I like both of these guys, of course, but I’m not sure their styles could’ve gone well together. Their humor is pretty different, and also different from Blake Edwards, who wrote this under the pseudonym Sam O. Brown (he was fired as director). Most of the jokes that seem like his style come off pretty clunky and forced. One exception is a weird touch where a truck catches fire during a shootout, then a car runs over a fire hydrant and the water happens to spray right onto the fire and put it out. Those are two separate things that often happen in car chases and shootouts, but I don’t think I’ve ever seen them combined like that before. (If only they could’ve gotten a burning fruit stand in there.)
There’s also a pretty good whorehouse fetish gag. Burt busts in a window on his quest to rescue the kidnapped girl and interrupts a Congressman role-playing a Little Red Riding Hood fantasy.

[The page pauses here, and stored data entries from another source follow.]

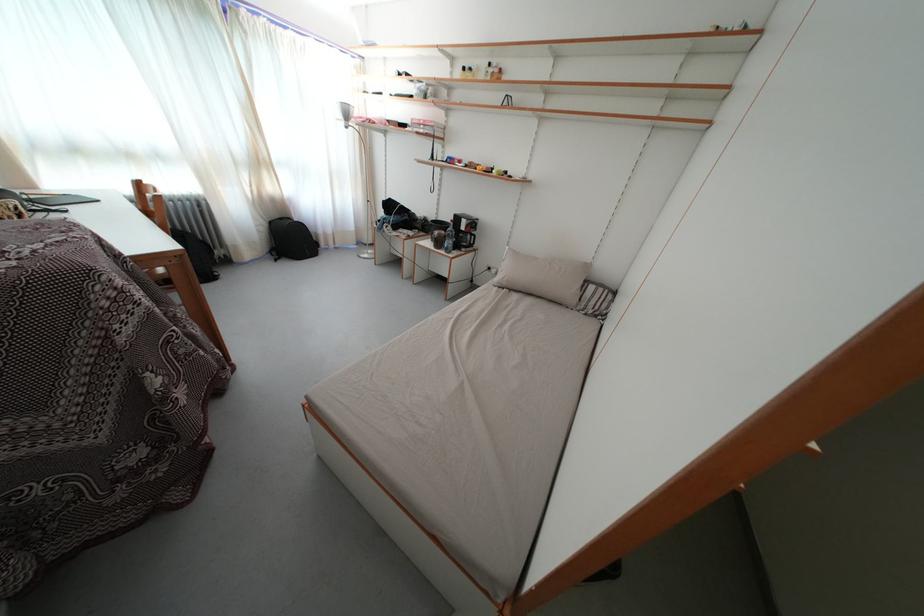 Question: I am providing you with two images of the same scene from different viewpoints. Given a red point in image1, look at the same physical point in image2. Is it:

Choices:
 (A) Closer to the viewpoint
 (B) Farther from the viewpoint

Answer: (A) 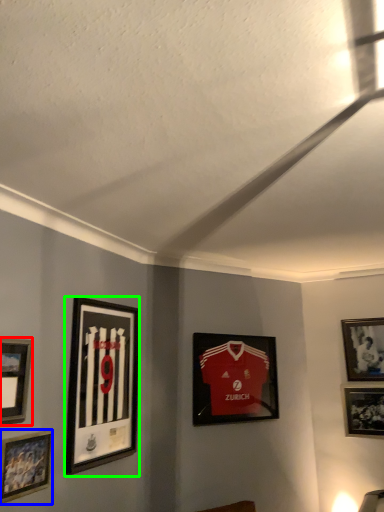 Question: Which object is the farthest from picture frame (highlighted by a red box)? Choose among these: picture frame (highlighted by a blue box) or picture frame (highlighted by a green box).

Choices:
 (A) picture frame
 (B) picture frame

Answer: (B) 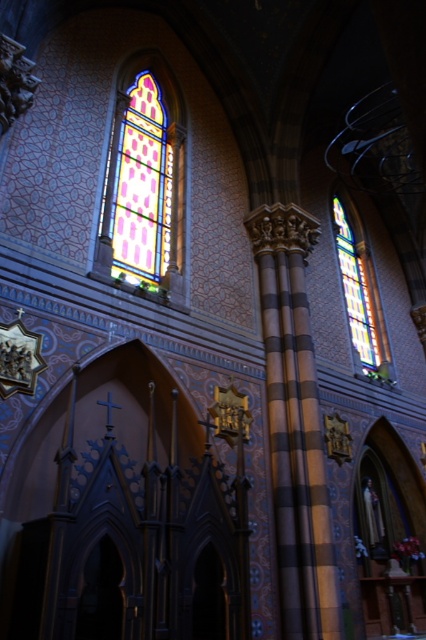 Does point (181, 161) lie in front of point (344, 250)?

Yes, it is.

The width and height of the screenshot is (426, 640). What are the coordinates of `stained glass window at upper left` in the screenshot? It's located at (144, 186). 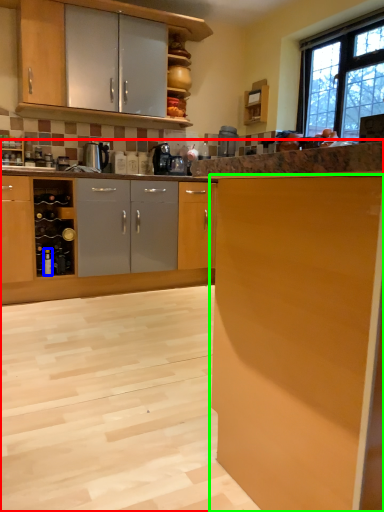 Question: Which object is positioned closest to cabinetry (highlighted by a red box)? Select from bottle (highlighted by a blue box) and cabinetry (highlighted by a green box).

Choices:
 (A) bottle
 (B) cabinetry

Answer: (B) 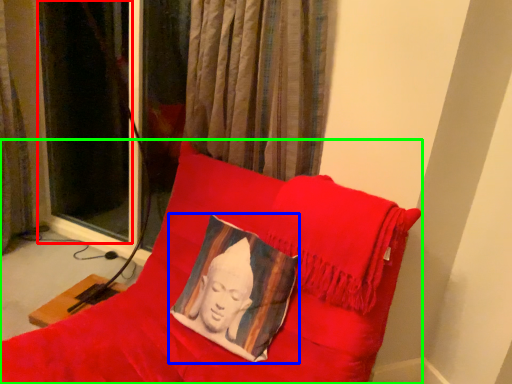 Question: Based on their relative distances, which object is farther from curtain (highlighted by a red box)? Choose from pillow (highlighted by a blue box) and furniture (highlighted by a green box).

Choices:
 (A) pillow
 (B) furniture

Answer: (A) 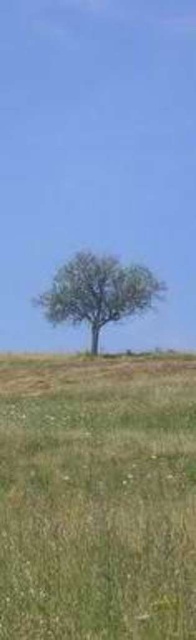 Is green grassy field at center wider than green leafy tree at center?

Incorrect, green grassy field at center's width does not surpass green leafy tree at center's.

Which is in front, point (156, 413) or point (49, 314)?

Point (156, 413)

I want to click on green grassy field at center, so click(97, 497).

Locate an element on the screen. green grassy field at center is located at coordinates (97, 497). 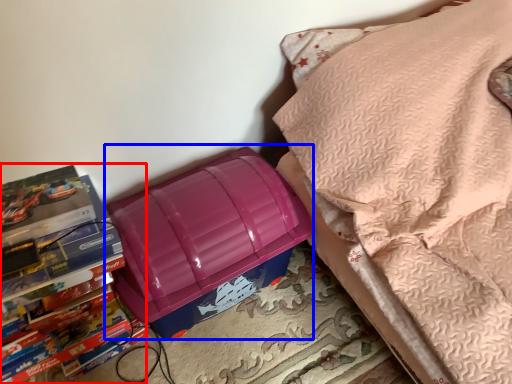 Question: Which point is closer to the camera, book (highlighted by a red box) or lunch box (highlighted by a blue box)?

Choices:
 (A) book
 (B) lunch box

Answer: (A)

Burt ends up punching out a bunch of dudes while wearing a paper mache wolf mask, night gown and bonnet. Gumshoe disguised as a john disguised as a wolf disguised as Grandma. It’s goofy even for this movie, more upfront about being a joke than the bear suit part in THE WICKER MAN remake. But I liked it. (I was less willing to go along with the joke where he’s opening different doors and he hears a horse inside one of the rooms.)

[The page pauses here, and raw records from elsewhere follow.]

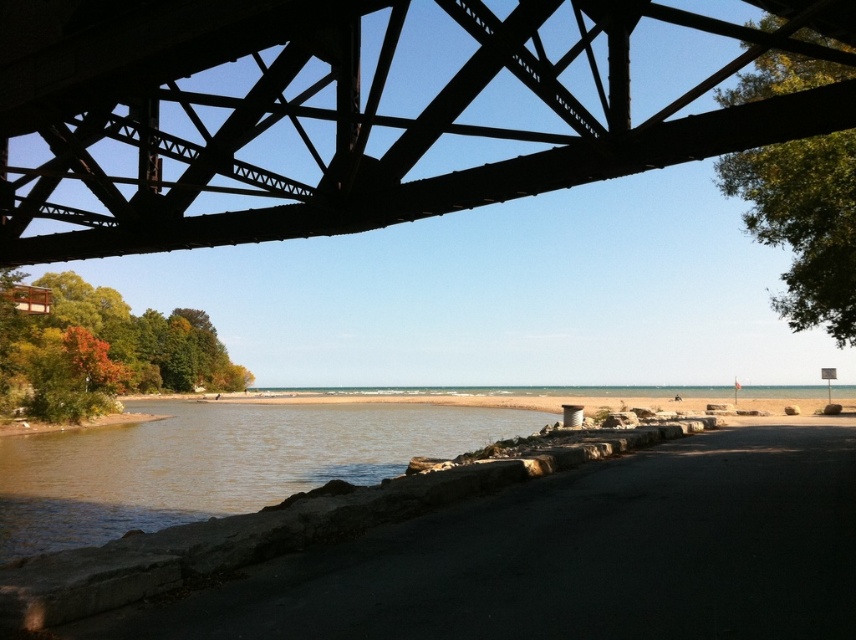 You are a photographer planning to capture the black steel bridge at upper center and the brown stone river at lower left in a single frame. Considering their sizes, which object should you focus on to ensure both are visible without cropping?

Since the black steel bridge at upper center is smaller than the brown stone river at lower left, you should focus on the brown stone river at lower left to ensure both objects are visible in the frame without cropping.

You are a photographer standing on the beach and want to capture both the black steel bridge at upper center and the brown stone river at lower left in a single shot. Based on their positions, which object should you focus on first to ensure both are in the frame?

The black steel bridge at upper center is above the brown stone river at lower left, so you should focus on the brown stone river at lower left first as it is lower in the frame to include both in the shot. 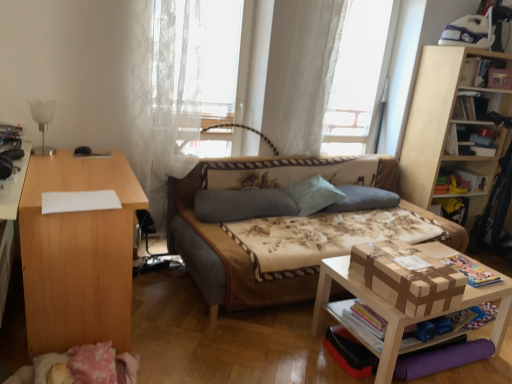 Question: Is white lace curtain at upper center, which ranks as the first curtain in right-to-left order, inside or outside of white wood table at lower right, positioned as the second table in left-to-right order?

Choices:
 (A) inside
 (B) outside

Answer: (B)

Question: From the image's perspective, relative to white wood table at lower right, which is the first table in right-to-left order, is white lace curtain at upper center, the 2th curtain positioned from the left, above or below?

Choices:
 (A) below
 (B) above

Answer: (B)

Question: Which object is positioned farthest from the light blue fabric pillow at center, which is the 2th pillow in right-to-left order?

Choices:
 (A) wooden toy box at right
 (B) wooden bookcase at upper right
 (C) floral fabric studio couch at center
 (D) hardcover book at upper right, the fourth book in the left-to-right sequence
 (E) white lace curtain at upper center, the 1th curtain in the left-to-right sequence

Answer: (D)

Question: Considering the real-world distances, which object is farthest from the wooden toy box at right?

Choices:
 (A) white glass lamp at left
 (B) hardcover book at upper right, acting as the third book starting from the left
 (C) hardcover book at upper right, positioned as the first book in right-to-left order
 (D) gray fabric pillow at center, which is counted as the 1th pillow, starting from the left
 (E) floral fabric studio couch at center

Answer: (A)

This is not a Clint directorial work, obviously. The director is Richard Benjamin, who did like THE MONEY PIT, MERMAIDS, MARCI X, not really anything great I don’t think. Joseph Stinson is credited as co-writer, he’d done SUDDEN IMPACT, so I bet Clint brought him in to Clint-up a comedy script a little bit. He later did STICK with Burt, so it worked out for him at least.
Not one of the better Clint movies, but it does have Clint in it, which automatically gives it an advantage over most movies.
January 14th, 2013 at 10:53 pm
I always found this movie to be charming, but I do wonder what i would have been like as a straight action/gangster movie. I do think I would have licked it better that way, you know more of a Clint Eastwood movie with Burt Reynolds along for the ride. Also, STICK is a cool underrated movie.